Welcome to from-docker-to-kubernetes

API Priority and Fairness

Understanding Kubernetes API Priority and Fairness for managing request flows and preventing API server overload

API Priority and Fairness

API Priority and Fairness (APF) is a Kubernetes feature that ensures fair handling of requests to the API server, preventing resource starvation during high traffic periods and improving cluster stability.
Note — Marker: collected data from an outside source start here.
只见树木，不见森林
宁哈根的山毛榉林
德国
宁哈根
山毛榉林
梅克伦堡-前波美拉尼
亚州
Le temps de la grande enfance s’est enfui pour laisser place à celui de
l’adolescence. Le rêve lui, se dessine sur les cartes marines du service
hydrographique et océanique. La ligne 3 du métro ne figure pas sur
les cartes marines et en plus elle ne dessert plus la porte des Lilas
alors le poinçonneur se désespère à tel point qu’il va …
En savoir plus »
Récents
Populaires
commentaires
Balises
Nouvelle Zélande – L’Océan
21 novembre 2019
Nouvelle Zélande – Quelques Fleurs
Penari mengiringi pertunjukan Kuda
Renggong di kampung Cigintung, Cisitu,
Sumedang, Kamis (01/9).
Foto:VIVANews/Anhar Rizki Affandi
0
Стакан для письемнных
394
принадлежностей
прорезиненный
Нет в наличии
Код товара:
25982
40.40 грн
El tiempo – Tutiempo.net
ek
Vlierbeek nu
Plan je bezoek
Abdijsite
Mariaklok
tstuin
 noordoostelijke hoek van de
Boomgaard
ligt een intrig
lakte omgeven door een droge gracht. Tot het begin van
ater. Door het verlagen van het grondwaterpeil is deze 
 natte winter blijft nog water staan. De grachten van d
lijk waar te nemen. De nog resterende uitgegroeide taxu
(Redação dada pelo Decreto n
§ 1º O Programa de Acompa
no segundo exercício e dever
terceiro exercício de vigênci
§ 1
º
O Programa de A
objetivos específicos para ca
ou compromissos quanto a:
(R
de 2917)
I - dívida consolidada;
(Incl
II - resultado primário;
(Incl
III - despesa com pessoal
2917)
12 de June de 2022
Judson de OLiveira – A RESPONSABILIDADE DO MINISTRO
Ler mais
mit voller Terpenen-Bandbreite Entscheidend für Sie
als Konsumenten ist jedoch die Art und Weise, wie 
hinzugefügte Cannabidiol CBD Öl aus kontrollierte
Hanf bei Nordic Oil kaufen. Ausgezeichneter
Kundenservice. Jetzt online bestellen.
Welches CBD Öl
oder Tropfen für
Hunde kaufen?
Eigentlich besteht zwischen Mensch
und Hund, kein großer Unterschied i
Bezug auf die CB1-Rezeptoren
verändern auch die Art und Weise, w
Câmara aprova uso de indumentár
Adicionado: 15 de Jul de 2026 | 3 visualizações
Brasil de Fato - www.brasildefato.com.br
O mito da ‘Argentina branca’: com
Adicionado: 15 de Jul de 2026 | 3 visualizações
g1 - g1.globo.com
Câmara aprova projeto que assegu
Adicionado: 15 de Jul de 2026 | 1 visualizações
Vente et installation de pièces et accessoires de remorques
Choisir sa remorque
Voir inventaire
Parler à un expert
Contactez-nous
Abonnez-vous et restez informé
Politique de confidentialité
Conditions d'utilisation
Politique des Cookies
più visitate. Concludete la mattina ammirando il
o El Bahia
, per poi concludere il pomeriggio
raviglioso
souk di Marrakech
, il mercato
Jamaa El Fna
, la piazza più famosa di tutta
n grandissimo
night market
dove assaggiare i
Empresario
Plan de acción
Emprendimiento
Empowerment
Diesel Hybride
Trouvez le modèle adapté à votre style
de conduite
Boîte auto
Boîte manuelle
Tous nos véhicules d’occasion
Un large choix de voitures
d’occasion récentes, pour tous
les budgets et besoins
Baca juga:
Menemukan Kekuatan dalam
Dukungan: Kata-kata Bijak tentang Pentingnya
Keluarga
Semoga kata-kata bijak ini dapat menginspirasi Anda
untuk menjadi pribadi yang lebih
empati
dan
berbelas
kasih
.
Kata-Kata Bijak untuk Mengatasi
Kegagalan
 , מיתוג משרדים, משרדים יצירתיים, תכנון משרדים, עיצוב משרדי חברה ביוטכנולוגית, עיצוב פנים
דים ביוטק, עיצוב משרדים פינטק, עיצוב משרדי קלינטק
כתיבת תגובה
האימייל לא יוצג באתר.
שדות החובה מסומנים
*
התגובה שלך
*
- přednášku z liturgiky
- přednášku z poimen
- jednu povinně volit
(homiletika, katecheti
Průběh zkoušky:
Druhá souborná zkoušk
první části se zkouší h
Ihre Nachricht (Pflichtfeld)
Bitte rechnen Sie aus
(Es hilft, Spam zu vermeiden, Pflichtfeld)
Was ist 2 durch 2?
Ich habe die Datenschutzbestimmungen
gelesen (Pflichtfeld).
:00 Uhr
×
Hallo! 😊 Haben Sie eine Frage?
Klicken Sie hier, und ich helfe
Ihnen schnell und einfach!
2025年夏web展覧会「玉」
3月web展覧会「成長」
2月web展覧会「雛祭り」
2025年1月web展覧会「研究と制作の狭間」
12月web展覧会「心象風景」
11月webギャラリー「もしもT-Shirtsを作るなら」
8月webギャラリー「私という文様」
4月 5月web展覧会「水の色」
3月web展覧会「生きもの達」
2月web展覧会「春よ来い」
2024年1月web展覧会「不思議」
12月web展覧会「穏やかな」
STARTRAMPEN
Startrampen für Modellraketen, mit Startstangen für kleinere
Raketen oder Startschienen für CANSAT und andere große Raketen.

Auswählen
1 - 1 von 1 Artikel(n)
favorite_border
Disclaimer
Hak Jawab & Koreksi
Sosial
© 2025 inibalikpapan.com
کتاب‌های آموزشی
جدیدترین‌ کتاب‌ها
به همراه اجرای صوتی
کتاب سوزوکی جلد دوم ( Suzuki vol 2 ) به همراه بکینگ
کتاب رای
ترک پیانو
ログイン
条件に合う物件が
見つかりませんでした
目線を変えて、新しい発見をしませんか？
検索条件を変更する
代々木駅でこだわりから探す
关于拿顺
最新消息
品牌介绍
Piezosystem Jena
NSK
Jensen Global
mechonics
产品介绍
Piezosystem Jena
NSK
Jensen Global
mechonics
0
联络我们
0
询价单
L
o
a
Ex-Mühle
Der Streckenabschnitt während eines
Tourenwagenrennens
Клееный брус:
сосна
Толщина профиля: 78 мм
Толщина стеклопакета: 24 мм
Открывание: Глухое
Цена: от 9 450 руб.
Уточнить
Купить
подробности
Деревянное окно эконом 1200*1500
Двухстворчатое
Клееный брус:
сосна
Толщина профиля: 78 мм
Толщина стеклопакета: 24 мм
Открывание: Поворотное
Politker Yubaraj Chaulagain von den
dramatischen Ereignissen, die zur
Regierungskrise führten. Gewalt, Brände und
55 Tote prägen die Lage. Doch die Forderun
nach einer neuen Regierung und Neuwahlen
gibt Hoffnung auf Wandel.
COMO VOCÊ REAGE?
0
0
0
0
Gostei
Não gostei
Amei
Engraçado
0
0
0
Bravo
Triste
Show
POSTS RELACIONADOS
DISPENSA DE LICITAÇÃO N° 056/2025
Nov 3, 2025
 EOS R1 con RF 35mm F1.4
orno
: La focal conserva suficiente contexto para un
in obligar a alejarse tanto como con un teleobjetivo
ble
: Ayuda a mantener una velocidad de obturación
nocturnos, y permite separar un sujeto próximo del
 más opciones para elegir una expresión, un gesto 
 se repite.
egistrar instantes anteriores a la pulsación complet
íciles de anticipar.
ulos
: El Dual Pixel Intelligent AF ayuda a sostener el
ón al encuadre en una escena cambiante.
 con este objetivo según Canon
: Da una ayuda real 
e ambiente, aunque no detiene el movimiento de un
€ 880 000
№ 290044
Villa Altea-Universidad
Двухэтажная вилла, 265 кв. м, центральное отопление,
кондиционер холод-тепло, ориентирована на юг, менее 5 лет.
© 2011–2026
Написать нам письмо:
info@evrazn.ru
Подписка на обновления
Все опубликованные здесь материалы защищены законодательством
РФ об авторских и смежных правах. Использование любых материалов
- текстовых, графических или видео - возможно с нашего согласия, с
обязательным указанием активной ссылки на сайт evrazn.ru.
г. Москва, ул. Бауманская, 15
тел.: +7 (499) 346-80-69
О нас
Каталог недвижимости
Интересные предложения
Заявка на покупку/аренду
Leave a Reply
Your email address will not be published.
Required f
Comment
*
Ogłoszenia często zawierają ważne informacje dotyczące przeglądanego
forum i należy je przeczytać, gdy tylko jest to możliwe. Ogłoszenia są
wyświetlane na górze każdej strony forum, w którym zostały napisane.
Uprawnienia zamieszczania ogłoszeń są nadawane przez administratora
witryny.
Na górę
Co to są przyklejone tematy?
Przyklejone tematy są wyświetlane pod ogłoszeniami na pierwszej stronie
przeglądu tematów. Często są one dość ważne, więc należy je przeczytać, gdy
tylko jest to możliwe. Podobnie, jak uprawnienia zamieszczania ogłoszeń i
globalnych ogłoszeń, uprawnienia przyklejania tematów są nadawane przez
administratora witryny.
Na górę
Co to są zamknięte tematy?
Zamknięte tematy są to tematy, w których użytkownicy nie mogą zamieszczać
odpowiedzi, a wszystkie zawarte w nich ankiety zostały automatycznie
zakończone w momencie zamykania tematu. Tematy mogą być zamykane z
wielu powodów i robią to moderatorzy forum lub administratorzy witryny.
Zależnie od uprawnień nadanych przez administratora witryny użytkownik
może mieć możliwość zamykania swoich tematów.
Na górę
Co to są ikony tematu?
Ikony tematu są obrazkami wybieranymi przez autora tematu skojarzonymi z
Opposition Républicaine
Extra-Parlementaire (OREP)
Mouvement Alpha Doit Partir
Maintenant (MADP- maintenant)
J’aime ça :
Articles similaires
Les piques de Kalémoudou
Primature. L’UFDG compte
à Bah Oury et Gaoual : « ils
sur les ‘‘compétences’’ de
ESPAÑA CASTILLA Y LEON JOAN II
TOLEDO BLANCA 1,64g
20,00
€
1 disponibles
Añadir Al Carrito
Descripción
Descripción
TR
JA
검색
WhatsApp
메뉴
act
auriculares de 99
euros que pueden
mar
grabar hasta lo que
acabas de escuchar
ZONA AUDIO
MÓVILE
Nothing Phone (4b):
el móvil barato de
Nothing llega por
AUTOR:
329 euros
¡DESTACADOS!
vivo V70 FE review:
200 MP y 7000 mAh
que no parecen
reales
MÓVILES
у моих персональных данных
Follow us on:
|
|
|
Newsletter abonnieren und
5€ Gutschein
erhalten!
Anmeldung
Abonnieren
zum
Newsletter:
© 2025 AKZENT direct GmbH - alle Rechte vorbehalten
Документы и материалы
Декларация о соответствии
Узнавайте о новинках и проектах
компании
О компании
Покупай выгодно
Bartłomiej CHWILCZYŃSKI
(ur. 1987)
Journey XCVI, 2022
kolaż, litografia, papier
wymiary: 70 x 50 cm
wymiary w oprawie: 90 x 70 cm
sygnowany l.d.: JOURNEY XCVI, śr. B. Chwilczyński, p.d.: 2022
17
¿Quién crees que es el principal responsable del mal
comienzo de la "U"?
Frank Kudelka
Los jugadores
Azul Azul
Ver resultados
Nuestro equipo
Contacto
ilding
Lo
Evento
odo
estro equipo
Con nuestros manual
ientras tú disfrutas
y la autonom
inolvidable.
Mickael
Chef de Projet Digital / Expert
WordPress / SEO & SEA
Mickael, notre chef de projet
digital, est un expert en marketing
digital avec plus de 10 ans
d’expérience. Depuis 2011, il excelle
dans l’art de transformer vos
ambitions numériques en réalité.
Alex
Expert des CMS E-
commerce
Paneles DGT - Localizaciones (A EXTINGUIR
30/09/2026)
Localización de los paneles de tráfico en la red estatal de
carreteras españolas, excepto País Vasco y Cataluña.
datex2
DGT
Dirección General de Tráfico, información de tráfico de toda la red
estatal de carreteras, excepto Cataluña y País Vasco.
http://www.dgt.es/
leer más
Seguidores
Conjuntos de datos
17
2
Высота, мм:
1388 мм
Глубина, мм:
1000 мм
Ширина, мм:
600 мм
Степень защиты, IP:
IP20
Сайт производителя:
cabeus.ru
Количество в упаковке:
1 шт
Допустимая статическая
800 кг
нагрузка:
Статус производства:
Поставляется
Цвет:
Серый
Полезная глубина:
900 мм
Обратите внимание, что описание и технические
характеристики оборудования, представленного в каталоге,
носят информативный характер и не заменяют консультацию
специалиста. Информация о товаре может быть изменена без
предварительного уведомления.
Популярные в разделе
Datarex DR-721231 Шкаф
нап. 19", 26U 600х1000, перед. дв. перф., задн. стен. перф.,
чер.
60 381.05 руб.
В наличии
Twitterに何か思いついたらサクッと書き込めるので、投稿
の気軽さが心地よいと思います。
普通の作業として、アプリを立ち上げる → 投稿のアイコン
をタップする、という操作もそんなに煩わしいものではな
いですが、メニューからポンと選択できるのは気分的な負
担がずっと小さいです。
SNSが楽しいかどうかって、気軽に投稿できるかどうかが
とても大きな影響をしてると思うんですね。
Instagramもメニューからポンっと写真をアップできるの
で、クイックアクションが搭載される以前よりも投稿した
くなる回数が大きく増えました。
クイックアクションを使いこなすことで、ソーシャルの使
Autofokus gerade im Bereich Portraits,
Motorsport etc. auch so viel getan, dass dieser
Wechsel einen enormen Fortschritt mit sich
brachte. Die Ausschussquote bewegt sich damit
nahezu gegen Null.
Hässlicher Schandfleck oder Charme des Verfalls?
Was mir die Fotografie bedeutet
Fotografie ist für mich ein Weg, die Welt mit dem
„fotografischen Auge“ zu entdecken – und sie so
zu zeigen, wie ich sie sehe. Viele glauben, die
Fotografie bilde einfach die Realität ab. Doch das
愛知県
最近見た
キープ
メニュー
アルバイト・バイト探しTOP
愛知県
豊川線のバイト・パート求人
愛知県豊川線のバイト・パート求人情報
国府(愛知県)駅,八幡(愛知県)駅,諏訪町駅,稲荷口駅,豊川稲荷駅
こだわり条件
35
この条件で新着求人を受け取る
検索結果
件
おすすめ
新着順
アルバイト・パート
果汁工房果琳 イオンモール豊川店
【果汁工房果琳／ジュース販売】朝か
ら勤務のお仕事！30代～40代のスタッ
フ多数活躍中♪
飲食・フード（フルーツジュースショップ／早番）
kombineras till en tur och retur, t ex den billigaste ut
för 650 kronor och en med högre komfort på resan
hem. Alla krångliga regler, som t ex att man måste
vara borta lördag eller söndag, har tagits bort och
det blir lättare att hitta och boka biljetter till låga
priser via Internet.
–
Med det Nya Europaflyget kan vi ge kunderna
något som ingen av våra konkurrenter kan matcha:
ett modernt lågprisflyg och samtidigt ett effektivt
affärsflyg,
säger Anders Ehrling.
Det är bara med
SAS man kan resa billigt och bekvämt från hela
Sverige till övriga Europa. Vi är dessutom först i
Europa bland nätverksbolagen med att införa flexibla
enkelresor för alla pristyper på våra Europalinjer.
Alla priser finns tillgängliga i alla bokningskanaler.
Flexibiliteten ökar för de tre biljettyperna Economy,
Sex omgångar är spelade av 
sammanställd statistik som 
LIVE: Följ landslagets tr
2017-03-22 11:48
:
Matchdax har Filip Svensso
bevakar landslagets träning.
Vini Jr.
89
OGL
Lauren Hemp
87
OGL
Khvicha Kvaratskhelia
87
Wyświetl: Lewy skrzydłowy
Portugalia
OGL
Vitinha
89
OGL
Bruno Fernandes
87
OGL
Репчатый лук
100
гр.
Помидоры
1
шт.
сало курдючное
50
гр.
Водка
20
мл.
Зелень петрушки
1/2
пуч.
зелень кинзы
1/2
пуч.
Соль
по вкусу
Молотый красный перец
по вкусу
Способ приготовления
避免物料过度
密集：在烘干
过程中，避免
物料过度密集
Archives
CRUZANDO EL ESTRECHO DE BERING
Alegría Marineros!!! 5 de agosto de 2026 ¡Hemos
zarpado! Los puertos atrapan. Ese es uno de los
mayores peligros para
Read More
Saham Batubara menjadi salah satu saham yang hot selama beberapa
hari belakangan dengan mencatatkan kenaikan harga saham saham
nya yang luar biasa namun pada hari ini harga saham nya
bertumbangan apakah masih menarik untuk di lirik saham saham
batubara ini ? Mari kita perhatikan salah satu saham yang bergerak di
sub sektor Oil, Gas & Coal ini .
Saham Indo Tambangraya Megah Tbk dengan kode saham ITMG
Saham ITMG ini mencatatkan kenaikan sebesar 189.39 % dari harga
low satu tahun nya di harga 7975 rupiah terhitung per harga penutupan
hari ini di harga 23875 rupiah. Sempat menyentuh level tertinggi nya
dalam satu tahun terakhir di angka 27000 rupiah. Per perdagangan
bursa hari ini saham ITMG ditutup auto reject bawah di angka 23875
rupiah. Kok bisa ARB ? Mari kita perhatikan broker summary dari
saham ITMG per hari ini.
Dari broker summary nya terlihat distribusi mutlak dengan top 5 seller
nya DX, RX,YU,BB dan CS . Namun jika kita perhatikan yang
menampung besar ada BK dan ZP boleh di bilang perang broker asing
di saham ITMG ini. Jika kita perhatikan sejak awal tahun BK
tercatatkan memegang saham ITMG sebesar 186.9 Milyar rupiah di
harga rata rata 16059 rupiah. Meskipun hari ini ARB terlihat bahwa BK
This critical component manages how the Kubernetes API server processes concurrent requests, replacing the older max-inflight request limiting with a more sophisticated approach that categorizes and prioritizes requests based on their source, type, and importance.

Core Concepts

Flow Control

  • Request categorization: Classifies incoming requests based on attributes like user, namespace, and resource type
  • Priority levels: Assigns different levels of importance to request categories, with critical system requests getting higher priority
  • Queue management: Manages separate request queues for different priority levels to prevent high-priority requests from being blocked
  • Traffic shaping: Controls the rate at which requests are processed to prevent API server overload
  • Starvation prevention: Ensures that even low-priority requests eventually get processed, preventing complete starvation

Fair Queuing

  • Request dispatching: Efficiently distributes requests to available server resources
  • Flow distinction: Groups related requests into "flows" based on shared characteristics
  • Shuffle sharding: Uses a technique to distribute requests across multiple queues to reduce the impact of noisy neighbors
  • Concurrency limits: Controls how many requests from each priority level can execute simultaneously
  • FIFO queuing within flows: Processes requests in order within each flow to maintain fairness

Key Components

Priority Level Configuration

apiVersion: flowcontrol.apiserver.k8s.io/v1beta3
kind: PriorityLevelConfiguration
metadata:
  name: global-default
spec:
  type: Limited  # Can be 'Limited' or 'Exempt' (for critical system components)
  limited:
    assuredConcurrencyShares: 20  # Relative share of concurrency - higher values get more concurrent requests
    limitResponse:
      type: Reject  # What happens when the concurrency limit is hit - 'Reject' or 'Queue'
      queuing:
        queues: 128  # Number of queues (more queues reduce "noisy neighbor" problems)
        queueLengthLimit: 50  # Maximum number of requests per queue
        handSize: 8  # Number of queues a request can potentially be assigned to (shuffle sharding parameter)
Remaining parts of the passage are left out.